If you have a long overdue tax debt, your bank account may be at risk of being levied by the IRS. An IRS bank account levy is a serious collection action that permits the IRS to seize money from your bank account to satisfy your debt, leaving you with less or no money to live on. Once the IRS takes your funds, you may not be able to retrieve them, putting you in an even more difficult financial position. Therefore, when you receive that initial notice from the IRS, it’s crucial to act quickly to safeguard your asset and prevent the IRS from placing a levy on your account. In this article, you will discover how bank account levy works and what steps you can take to stop it from happening.
How Bank Levy Works
When you have an unsettled tax debt, the IRS can legally seize funds from your bank account to cover the taxes you owe. This procedure is called a bank levy. However, it is important to understand that a bank levy does not occur only after an initial warning. The IRS typically sends several letters to inform you of your outstanding balance and the deadline for your payment. If no action is done, the IRS will eventually send a Final Notice of Intent to Levy, which will give you a window of 30 days to settle your tax debt before they initiate the levy.
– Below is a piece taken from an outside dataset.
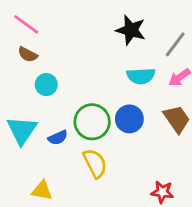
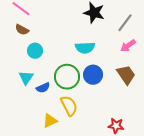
cyan semicircle: (141, 76) -> (85, 48), moved
cyan triangle: (22, 130) -> (26, 78), moved, size x0.7
yellow triangle: (42, 191) -> (50, 121), moved, turned -35

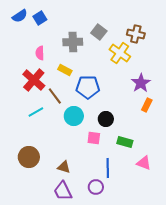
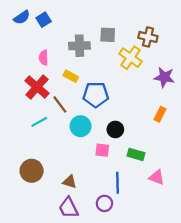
gray square: (99, 32) -> (108, 35), turned -35
purple star: (141, 83) -> (164, 77), moved, turned -30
Once the 30-day period has passed and you still didn’t come up with a resolution to settle your tax due, the IRS may send Form 668–A(C)DO to your bank. The IRS will require your bank to hold your fund for 21 days, providing you with a last chance to resolve the issue. During this time, you will not have access to your account and you will not be able to withdraw these funds.
If you reach an agreement with the IRS within the 21-day holding period, the IRS will lift the levy placed on your account. If no agreement is reached, the bank must transfer your funds to the IRS.
Note that bank accounts such as checking and savings and even your retirement accounts can be subject to a levy. The IRS can also issue multiple levies to your bank account until your tax liability is fully repaid.
How An IRS Bank Levy Can Affect You
A bank levy can have severe consequences for your financial stability. Not only will you lose access to your bank funds, but it may also result in bounced checks and overdraft fees. Additionally, if your account does not have enough funds to cover the outstanding tax debt, the levy can cause financial distress and disrupt your ability to pay essential bills and expenses.
Moreover, the levy may negatively impact your credit score in the long run, making it difficult to secure loans or credit in the future.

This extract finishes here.